Faz hoje 64 anos, em 11 de Junho de 1951, Salazar, num dos seus toscos passes de mágica, transformava as colónias em províncias ultramarinas. Tal como em 1945, derrotado o fascismo corporativista, transformara o seu estado fascistóide e corporativo em «democracia orgânica». Mais tarde, em 1968, na chamada «primavera marcelista», a PIDE (Polícia Internacional e de Defesa do Estado) foi transformada em DGS (Direcção Geral de Segurança) e a UN (União Nacional) em ANP (Acção Nacional Popular). A «democracia orgânica» continuou a ser a ditadura salazarista, a DGS não deixou de ser a criminosa polícia política, a ANP continuou a ser o partido único. E as províncias ultramarinas continuaram a ser territórios coloniais.
Para completar este pequeno discurso sobre a arte do eufemismo, deve dizer-se que em muitos casos (e não só nas ex-colónias portuguesas) a independência apenas mudou a cor da pele dos exploradores. Aos pobres foi oferecida uma bandeira, um hino nacional e um equipamento novo para a selecção de futebol. A crueldade, o egoísmo, a xenofobia e o racismo, a desonestidade, a ganância exploradora, não são características exclusivas das nações colonizadoras. Em alguns casos, aos horrores da tirania colonial foi acrescentado o ódio tribal.

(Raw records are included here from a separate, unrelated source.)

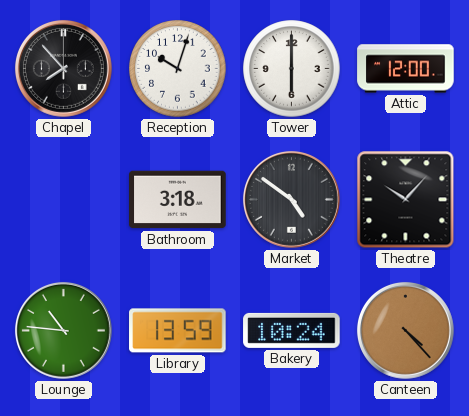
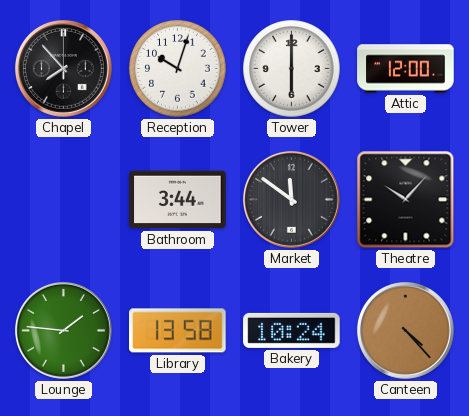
Bathroom: 3:18 -> 3:44
Market: 4:51 -> 11:51
Lounge: 10:46 -> 1:46
Library: 13:59 -> 13:58
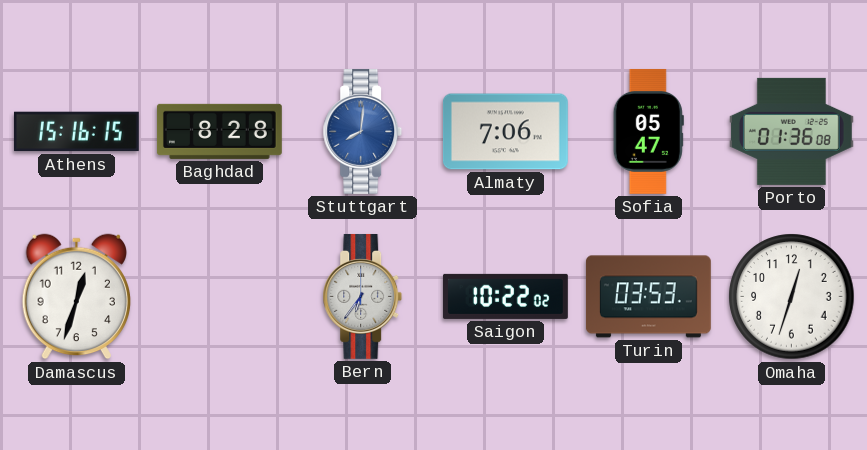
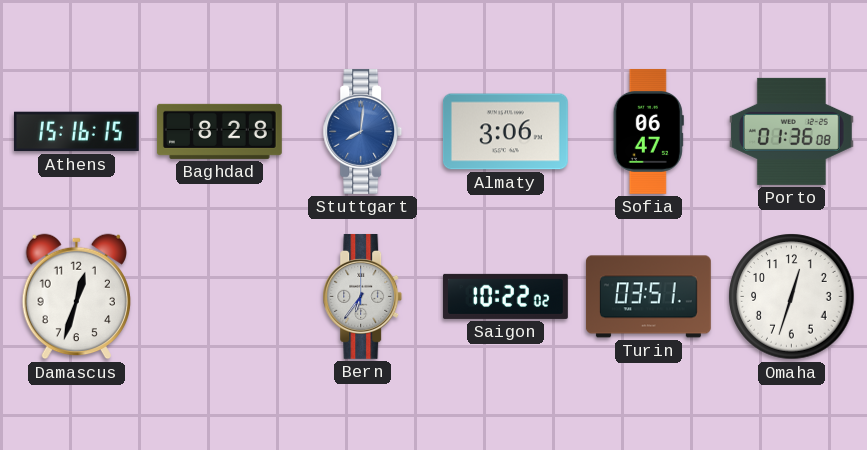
Almaty: 7:06 -> 3:06
Sofia: 05:47 -> 06:47
Turin: 03:53 -> 03:51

Nas Américas, o logro foi ainda mais escandaloso – colonos europeus e crioulos invejosos, assumiram o papel de «libertadores». Expulsaram os funcionários da administração colonial e mantiveram a escravatura e toda a parafernália de instrumentos esclavagistas. O poeticamente excelente, Canto General de Pablo Neruda exalta europeus manhosos que «libertaram» colonos europeus do controlo das respectivas metrópoles – «traidores» na perspectiva metropolitana, heróis da mitologia crioula. Escravos e pobres passaram a ser chicoteados e enforcados já não por colonialistas, mas por compatriotas. Tal como em Portugal, a «democracia orgânica» manteve o terror policial da ditadura fascista, E indo mais longe – tal como a democracia parlamentar, no Portugal de Abril, manteve as injustiças sociais do salazarismo e manteve a riqueza nas mãos das mesmas famílias que, indiferentes à mudança do nome das coisas, são os verdadeiros donos do país.
Em 11 de Junho de 1951 deixou de haver colónias portuguesas. Portugal era agora uma democracia orgânica do Minho a Timor. Um mapa editado pela Secretaria da Propaganda Nacional tinha agora a sua concretização no plano constitucional – Portugal não era um país pequeno.
E tudo era sancionado em «eleições tão livres e democráticas como na democrática Inglaterra» (como Salazar teve o desplante de afirmar). Mudar o nome às coisas é mais fácil do que mudar as coisas. Mas, como disse Shakespeare, a rosa com outro nome terá o mesmo perfume. Tal como dejectos colocados dentro de uma embalagem da Chanel não deixarão de ter o mesmo mau odor.